Per OpenAI, ChatGPT was trained using supervised learning, followed by reinforced learning to train a reward model and optimize the policy. Quite basic techniques if we look at the current research in this field. Have a look at the following article that showcases 14 Types of learning
I am not an expert in the field, but what about Statistical Interference or learning techniques such as Active Learning and/or Online Learning? They might be far reached, still, history (just a few years ago in this field) taught us some important lessons – one example being the late Microsoft’s AI chatbot Tay. It looks to me that as per now controlling the data the models train on are our only option for now to achieve an AI that consistently fakes intelligence for now.
Another major issue is the current stage of AI-based implementations. Reading ‘Real world AI’ you will find out how difficult is to make AI implementations production ready.

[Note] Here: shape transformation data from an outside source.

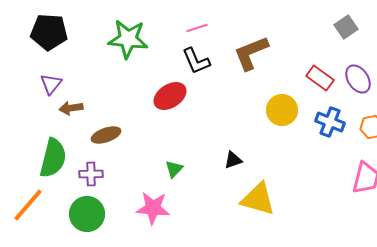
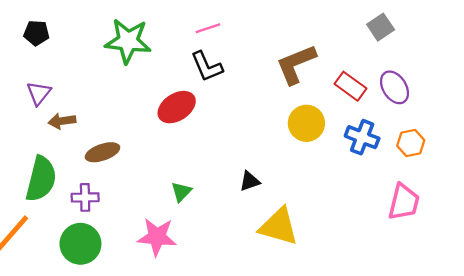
black pentagon: (49, 32) -> (36, 33), size x0.6
brown L-shape: (251, 53) -> (296, 64), moved

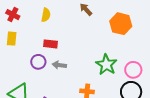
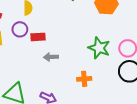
purple circle: (38, 62) -> (20, 29), moved

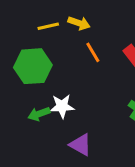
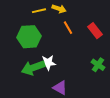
green arrow: (39, 114) -> (33, 68), size x1.6

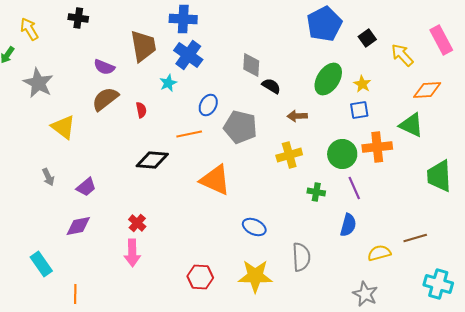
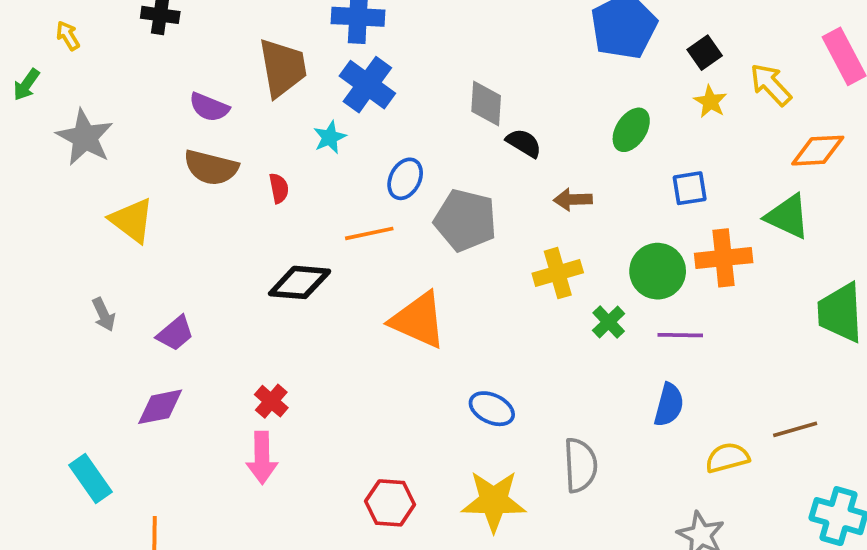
yellow arrow: (29, 29) -> (68, 36), size x0.7
green ellipse: (328, 79) -> (631, 130), size x0.7
yellow star: (362, 84) -> (710, 102), moved
brown semicircle: (105, 99) -> (211, 168), turned -128
purple line: (354, 188) -> (680, 335), turned -65
green cross: (316, 192) -> (609, 322), moved, turned 36

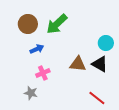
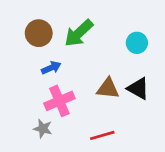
cyan circle: (106, 43) -> (137, 43), moved
pink cross: (43, 73) -> (59, 101), size x1.5
red line: (97, 98) -> (102, 135), moved, turned -54

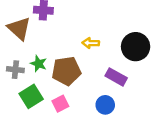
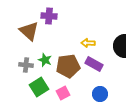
purple rectangle: (116, 77) -> (94, 64), moved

Some are doing it, but most fail at it. If we look at the place of AI on the Ladder of causation – Judea Pearl – The book of why – we’ll better understand ChatGPT’s limitations. One can’t expect much from Rung 1:
t least the below quote seems down to earth:
ChatGPT is incredibly limited but good enough at some things to create a misleading impression of greatness. It’s a mistake to be relying on it for anything important, but a preview of progress. We have lots of work to do on robustness and truthfulness.— Sam Altman, CEO of OpenAI
In my tests on it, it looked to me that it mimics understanding pretty well, but fails quite easily for anything that would be the first step in a Turing test
Can’t expect the same down-to-earth approach from the businesspeople that would want to monetize it. They’ll just jump from buzzword to buzzword resulting in an engineer’s worst nightmare when it comes to implementation. Still, I believe in the platform business model sketched above. I could develop it a lot further, but that would mean a paid consultancy and some RSUs, at least.
I have no clue if this is what they are aiming at. As per Reuters: ChatGPT owner OpenAI projects $1 billion in revenue by 2024. But I’m pretty sure I can build a business case based on the above to justify the projections. I’m pretty sure Microsoft knows what it’s doing when it invested 1 billion and is looking at adding to its stake.
I would like an AI NLP model trained on the Encyclopedia Britannica. I would pay for it as my assistant as long as it provides me with the answers to my queries together with the references it based its answer on. Wouldn’t that be nice product libraries and editors could sell?